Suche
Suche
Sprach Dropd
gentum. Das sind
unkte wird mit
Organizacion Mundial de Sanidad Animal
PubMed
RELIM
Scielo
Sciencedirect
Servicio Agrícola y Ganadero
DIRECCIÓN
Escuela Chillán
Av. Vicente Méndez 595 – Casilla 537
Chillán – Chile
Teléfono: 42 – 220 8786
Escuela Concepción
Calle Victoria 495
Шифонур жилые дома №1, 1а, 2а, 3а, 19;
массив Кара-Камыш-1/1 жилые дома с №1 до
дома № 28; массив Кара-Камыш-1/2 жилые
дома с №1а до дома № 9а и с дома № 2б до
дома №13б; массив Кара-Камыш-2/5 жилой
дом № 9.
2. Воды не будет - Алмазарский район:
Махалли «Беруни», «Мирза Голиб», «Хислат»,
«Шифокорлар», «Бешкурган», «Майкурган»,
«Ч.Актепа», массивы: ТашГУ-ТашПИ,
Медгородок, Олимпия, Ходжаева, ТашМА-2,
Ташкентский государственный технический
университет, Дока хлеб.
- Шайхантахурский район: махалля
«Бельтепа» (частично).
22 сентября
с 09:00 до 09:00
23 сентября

TASK ITEM: Which lines run from the one containing "дома № 28; массив Кара-Камыш-1/2 жилые" to the end of the entries above? Print them exactly, both ends included, and nothing else.

SOLUTION:
дома № 28; массив Кара-Камыш-1/2 жилые
дома с №1а до дома № 9а и с дома № 2б до
дома №13б; массив Кара-Камыш-2/5 жилой
дом № 9.
2. Воды не будет - Алмазарский район:
Махалли «Беруни», «Мирза Голиб», «Хислат»,
«Шифокорлар», «Бешкурган», «Майкурган»,
«Ч.Актепа», массивы: ТашГУ-ТашПИ,
Медгородок, Олимпия, Ходжаева, ТашМА-2,
Ташкентский государственный технический
университет, Дока хлеб.
- Шайхантахурский район: махалля
«Бельтепа» (частично).
22 сентября
с 09:00 до 09:00
23 сентября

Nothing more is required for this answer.